-- TASK STATEMENT --
Search the material for the string "Kinder", then show every line where it turns up.

-- LISTED RECORDS --

◆ ◆ ◆

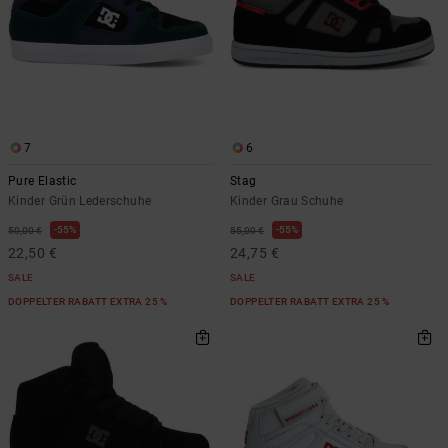
7
6
Pure Elastic
Stag
Kinder Grün Lederschuhe
Kinder Grau Schuhe
55%
55%
50,00 €
55,00 €
22,50 €
24,75 €
SALE
SALE
DOPPELTER RABATT EXTRA 25 %
DOPPELTER RABATT EXTRA 25 %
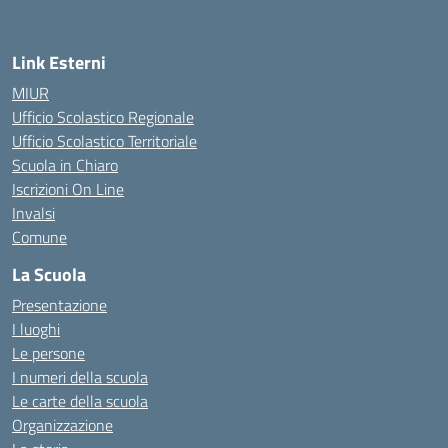
— Visita la pagina iniziale della scuola
Link Esterni
MIUR
Ufficio Scolastico Regionale
Ufficio Scolastico Territoriale
Scuola in Chiaro
Iscrizioni On Line
Invalsi
Comune
La Scuola
Presentazione
I luoghi
Le persone
I numeri della scuola
Le carte della scuola
Organizzazione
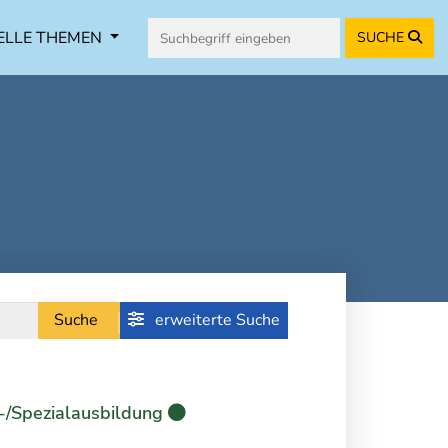
ELLE THEMEN
SUCHE
Suche
erweiterte Suche
-/Spezialausbildung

◆ ◆ ◆

-- SOLUTION FOR THIS PROBLEM --
Kinder Grün Lederschuhe
Kinder Grau Schuhe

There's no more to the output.